Purpose and Scope of Services

The purposes of this engineering service were to evaluate the general subsurface conditions (soil, rock, subsurface water) within the Project limits by drilling exploratory boring, conduct tests on samples recovered during drilling of the exploratory boring, analyze and evaluate the test data, perform engineering analyses using the data analyzed and evaluated from the field and laboratory programs to develop geotechnical engineering recommendations and guidelines with respect to:

• Site conditions as applicable; • Earthwork as applicable;

• Subsurface Stratigraphy; • Foundation design and construction;

• Subsurface water conditions; • Estimate of foundation settlement; and

• Potential for soil expansion-contraction; • Pavement recommendations; The scope of services was performed in general accordance with Exhibit A of our Agreement for Services.

PROJECT INFORMATION

The following information was provided to us by the Client, design professionals working on the Project, or was collected by our firm:


Project Location

The Project is located on approximately 0.27 acres on the north side of City Base Landing Road, approximately 800 feet west of its intersection with Goliad Road, southwest of the Holiday Inn Express in San Antonio, Texas. The general vicinity of the Project is illustrated on Exhibit 1, the Project Location Map.

Project The project will involve design and construction of a single story veterinary clinic.

Current Site Conditions The Project site is currently an undeveloped tract of land with vegetation and brush across the site.

Current Topography Based on our visual observations, the site appeared to be relatively flat and level.

Proposed Topography

Proposed grades and the finished floor elevations (FFE) were not available to us at the time this report was prepared. For our recommendations, we have assumed that the FFE is near the existing grade. Drash should be contacted to re-evaluate the recommendations, once the FFE becomes available.

SITE AND SUBSURFACE CONDITIONS

Site Conditions

The site, as noted previously, is on an undeveloped tract of land with vegetation and brush across the site. Based on visual observations, there were no noticeable or obvious conditions within the site that would affect the geotechnical engineering aspects of this Project.

Subsurface Conditions

Subsurface conditions within the Project limits were evaluated by drilling exploratory boring at the location shown on Exhibit 2, the Bore Location Plan. Information retrieved from the exploratory boring is summarized herein.

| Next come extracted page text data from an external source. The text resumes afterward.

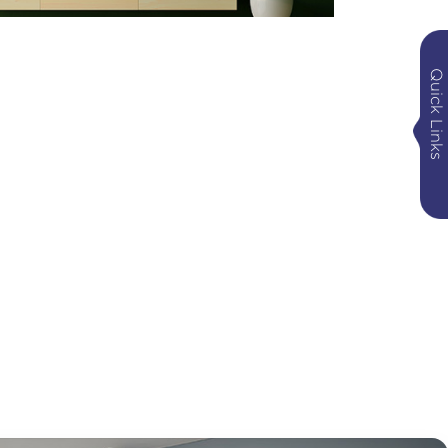
Quick Links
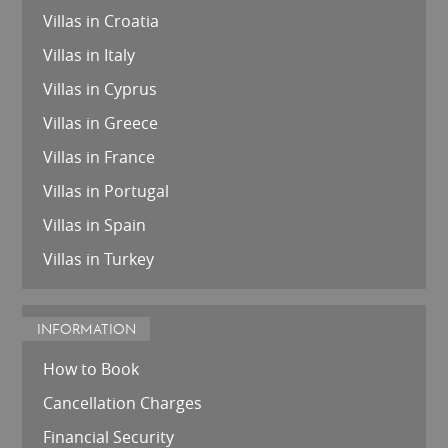
Villas in Croatia
Villas in Italy
Villas in Cyprus
Villas in Greece
Villas in France
Villas in Portugal
Villas in Spain
Villas in Turkey
INFORMATION
How to Book
Cancellation Charges
Financial Security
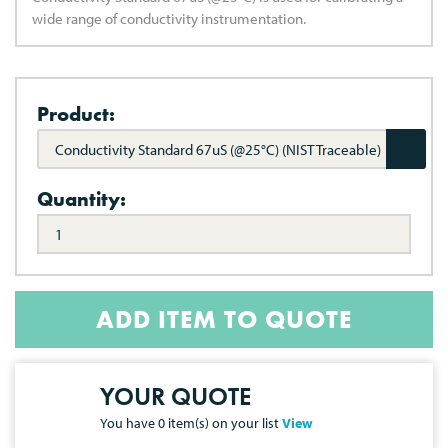
wide range of conductivity instrumentation.
Product:
Conductivity Standard 67uS (@25°C) (NIST Traceable)
Quantity:
ADD ITEM TO QUOTE
YOUR QUOTE
You have
0
item(s) on your list
View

Subsurface Stratigraphy Subsurface stratigraphy, based on the exploratory boring, can be generalized as follows:

Layer Identification

Approximate Depth To and Thickness Of

Layer (feet) Description of Layer

Layer 1 0 to 4½ FAT CLAY (CH); dark brown; very stiff with gravel and roots in the upper 2 feet.

Layer 2 4½ to 15 LEAN CLAY (CL); dark brown to tan; very stiff and hard; with interbedded calcium deposits.

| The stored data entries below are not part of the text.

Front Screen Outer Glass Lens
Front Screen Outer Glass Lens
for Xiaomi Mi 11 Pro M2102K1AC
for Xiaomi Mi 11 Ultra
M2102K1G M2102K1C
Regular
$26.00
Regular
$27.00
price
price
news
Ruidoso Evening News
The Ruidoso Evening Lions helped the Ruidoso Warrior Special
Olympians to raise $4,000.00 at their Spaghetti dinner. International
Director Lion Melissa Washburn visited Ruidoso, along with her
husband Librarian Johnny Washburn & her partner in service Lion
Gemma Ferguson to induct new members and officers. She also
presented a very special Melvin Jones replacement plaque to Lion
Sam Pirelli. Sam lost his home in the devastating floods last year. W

The log of boring, presenting more specific information about the subsurface stratigraphy encountered at each exploratory boring location, is provided in the Exhibits section of this report.

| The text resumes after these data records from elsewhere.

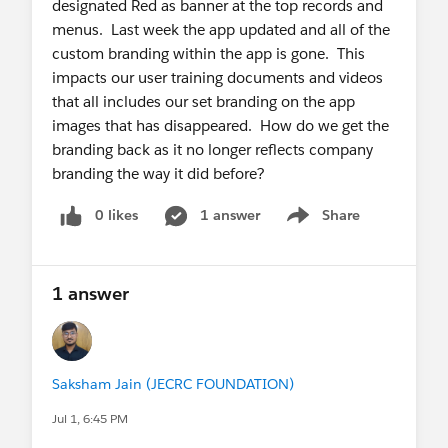
designated Red as banner at the top records and
menus. Last week the app updated and all of the
custom branding within the app is gone. This
impacts our user training documents and videos
that all includes our set branding on the app
images that has disappeared. How do we get the
branding back as it no longer reflects company
branding the way it did before?
0 likes
1 answer
Share
Show menu
1 answer
Saksham Jain (JECRC FOUNDATION)
Jul 1, 6:45 PM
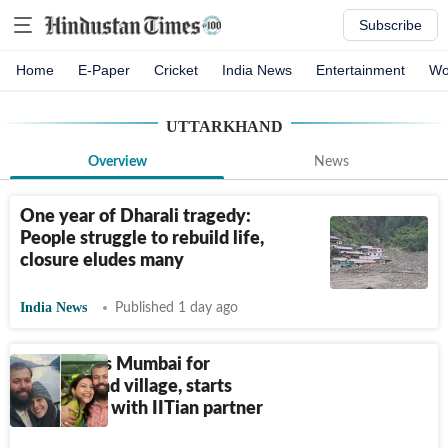
Subscribe
Home
E-Paper
Cricket
India News
Entertainment
Wo
UTTARKHAND
Overview
News
One year of Dharali tragedy:
People struggle to rebuild life,
closure eludes many
India News
Published 1 day ago
Man leaves Mumbai for
Uttarakhand village, starts
homestays with IITian partner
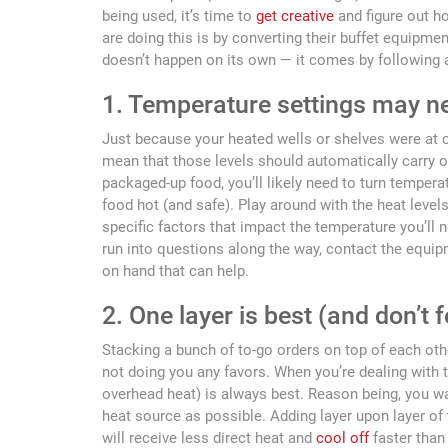
being used, it’s time to
get creative
and figure out h
are doing this is by converting their buffet equipm
doesn’t happen on its own — it comes by following a
1. Temperature settings may n
Just because your heated wells or shelves were at c
mean that those levels should automatically carry ov
packaged-up food, you’ll likely need to turn tempera
food hot (and safe). Play around with the heat level
specific factors that impact the temperature you’ll nee
run into questions along the way, contact the equi
on hand that can help.
2. One layer is best (and don’t 
Stacking a bunch of to-go orders on top of each other
not doing you any favors. When you’re dealing with 
overhead heat) is always best. Reason being, you w
heat source as possible. Adding layer upon layer o
will receive less direct heat and
cool off
faster than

Subsurface Water Subsurface water was not encountered during drilling or upon completion of the exploratory boring below existing ground surface (ground surface at the time of our field activities). The exploratory boring was then backfilled with the spoils generated during drilling operations. Subsurface water is generally encountered as a ‘true’ or permanent water source or as a ‘perched’ or temporary water source. Permanent subsurface water is generally present year round, which may or may not be influenced by seasonal and climatic changes. Temporary subsurface water generally develops as a result of seasonal and climatic conditions. Based on the planned development, subsurface water is not expected to affect or impact the planned construction activities.

GEOTECHNICAL RECOMMENDATIONS AND GUIDELINES

Based on the information provided to us by the Client and Project Team, our exploratory boring drilled at the site, results of laboratory tests performed on samples recovered during the subsurface exploration program, and our engineering analyses, the following statements can be made regarding the Project site:

• The site is suitable for the planned construction.

• The subsurface stratigraphy exhibits a moderate to high potential for volume changes (expansion and contraction) with fluctuations in its moisture content.

• A grade supported slab foundation system may be used to support the veterinary clinic.

• Both flexible (asphaltic concrete overlying granular base) and rigid (reinforced concrete) pavements can be used.

The foundations being considered must be designed to reduce the possibility of soil failure when subjected to axial and lateral load conditions. The foundations must also be designed so that foundation movements, whether vertical, horizontal or rotational, are within allowable limits of the soil and within design and operational limits of the proposed structures. The following geotechnical recommendations and guidelines have been prepared based on the data collected or developed during this Project, our experience with similar projects, and our knowledge of sites with similar surface and subsurface conditions.

Slab Foundation

As noted previously, the subsurface soils exhibit a moderate to high potential to undergo expansion and contraction with fluctuations in their moisture contents. Based on our calculations, the subsoils at this site may yield a Potential Vertical Rise (PVR) of about 2 inches. The actual movement could be greater if inadequate drainage or other sources of water are allowed to infiltrate beneath the structure after construction. Recommendations for this foundation type are presented below.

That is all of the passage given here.